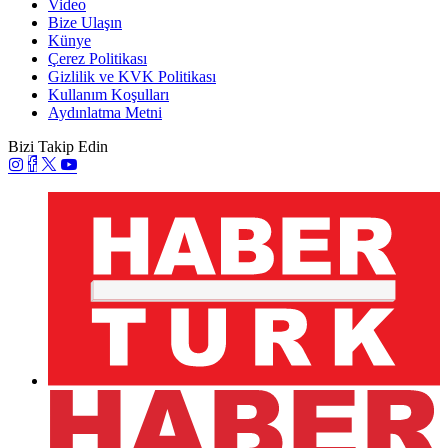
Video
Bize Ulaşın
Künye
Çerez Politikası
Gizlilik ve KVK Politikası
Kullanım Koşulları
Aydınlatma Metni
Bizi Takip Edin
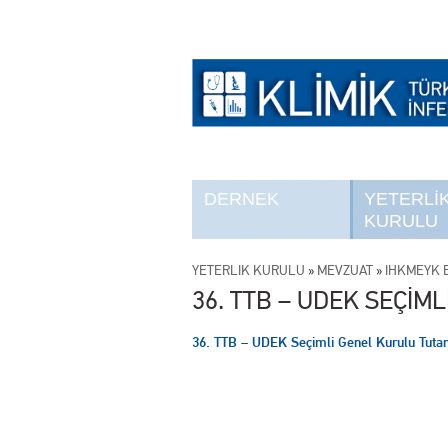
DERNEK
YETERLİ
KURULU
YETERLİK KURULU
»
MEVZUAT
»
İHKMEYK B
36. TTB – UDEK SEÇİM
36. TTB – UDEK Seçimli Genel Kurulu Tuta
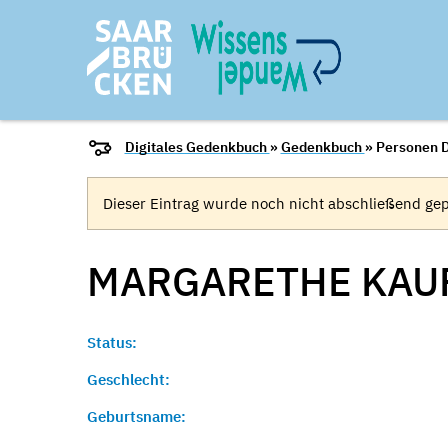
Digitales Gedenkbuch
»
Gedenkbuch
» Personen D
Dieser Eintrag wurde noch nicht abschließend gep
MARGARETHE KAUF
Status:
Geschlecht:
Geburtsname:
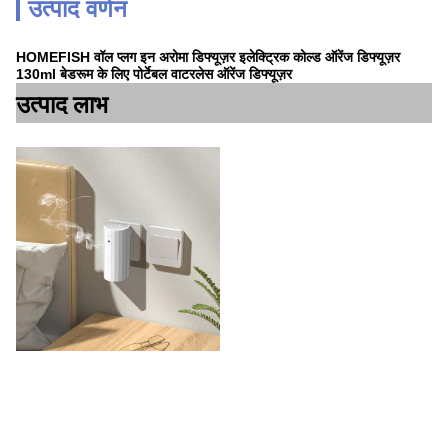
उत्पाद वर्णन
HOMEFISH वॉल प्लग इन अरोमा डिफ्यूज़र इलेक्ट्रिक कोल्ड ऑरेंज डिफ्यूज़र
130ml बेडरूम के लिए पोर्टेबल वाटरलेस ऑरेंज डिफ्यूज़र
उत्पाद लाभ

::::

In the data above, how many lines hold the string "UDEK"? Give the number by itself.

Reply
2